Page-level text extractions:
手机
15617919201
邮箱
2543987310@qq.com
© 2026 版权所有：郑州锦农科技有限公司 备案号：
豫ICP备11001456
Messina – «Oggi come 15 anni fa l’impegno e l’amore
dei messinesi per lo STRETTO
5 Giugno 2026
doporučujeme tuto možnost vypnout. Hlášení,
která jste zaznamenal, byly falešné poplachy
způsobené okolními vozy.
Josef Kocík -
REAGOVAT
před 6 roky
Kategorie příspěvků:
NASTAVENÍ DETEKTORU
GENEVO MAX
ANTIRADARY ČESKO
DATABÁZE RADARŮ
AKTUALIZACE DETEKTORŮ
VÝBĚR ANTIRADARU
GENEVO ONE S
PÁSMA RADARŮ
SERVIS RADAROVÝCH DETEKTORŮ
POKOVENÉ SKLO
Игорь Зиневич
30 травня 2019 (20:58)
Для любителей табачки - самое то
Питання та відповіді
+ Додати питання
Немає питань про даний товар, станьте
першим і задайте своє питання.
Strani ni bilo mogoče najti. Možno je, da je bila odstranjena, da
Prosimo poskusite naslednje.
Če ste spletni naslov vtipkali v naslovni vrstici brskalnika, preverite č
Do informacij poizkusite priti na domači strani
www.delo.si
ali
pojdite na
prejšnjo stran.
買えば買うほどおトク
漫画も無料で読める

Problem to solve: Could you reproduce all of the entries above exactly?

Response area:
手机
15617919201
邮箱
2543987310@qq.com
© 2026 版权所有：郑州锦农科技有限公司 备案号：
豫ICP备11001456
Messina – «Oggi come 15 anni fa l’impegno e l’amore
dei messinesi per lo STRETTO
5 Giugno 2026
doporučujeme tuto možnost vypnout. Hlášení,
která jste zaznamenal, byly falešné poplachy
způsobené okolními vozy.
Josef Kocík -
REAGOVAT
před 6 roky
Kategorie příspěvků:
NASTAVENÍ DETEKTORU
GENEVO MAX
ANTIRADARY ČESKO
DATABÁZE RADARŮ
AKTUALIZACE DETEKTORŮ
VÝBĚR ANTIRADARU
GENEVO ONE S
PÁSMA RADARŮ
SERVIS RADAROVÝCH DETEKTORŮ
POKOVENÉ SKLO
Игорь Зиневич
30 травня 2019 (20:58)
Для любителей табачки - самое то
Питання та відповіді
+ Додати питання
Немає питань про даний товар, станьте
першим і задайте своє питання.
Strani ni bilo mogoče najti. Možno je, da je bila odstranjena, da
Prosimo poskusite naslednje.
Če ste spletni naslov vtipkali v naslovni vrstici brskalnika, preverite č
Do informacij poizkusite priti na domači strani
www.delo.si
ali
pojdite na
prejšnjo stran.
買えば買うほどおトク
漫画も無料で読める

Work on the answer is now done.